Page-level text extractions
•••
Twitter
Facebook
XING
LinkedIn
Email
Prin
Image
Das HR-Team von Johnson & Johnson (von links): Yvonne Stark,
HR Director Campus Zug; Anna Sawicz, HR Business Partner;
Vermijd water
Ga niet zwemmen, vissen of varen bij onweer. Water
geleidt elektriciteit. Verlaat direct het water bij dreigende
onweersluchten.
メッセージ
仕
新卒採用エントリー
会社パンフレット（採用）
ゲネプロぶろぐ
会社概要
•••
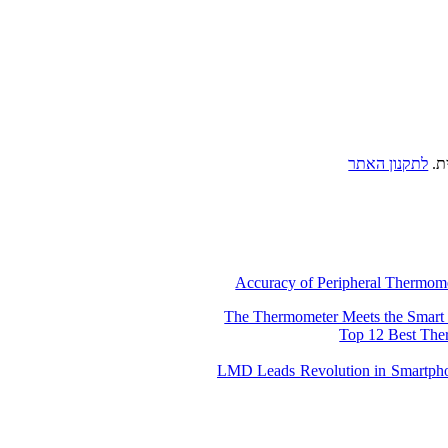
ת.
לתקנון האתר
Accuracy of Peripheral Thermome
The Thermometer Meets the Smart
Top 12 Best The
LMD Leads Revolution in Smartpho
•••
Work task » In the data above, retype exactly and only the lines between the one holding "לתקנון האתר" and the one holding "LMD Leads Revolution in Smartpho", inclusive.

Output for this task »
לתקנון האתר
Accuracy of Peripheral Thermome
The Thermometer Meets the Smart
Top 12 Best The
LMD Leads Revolution in Smartpho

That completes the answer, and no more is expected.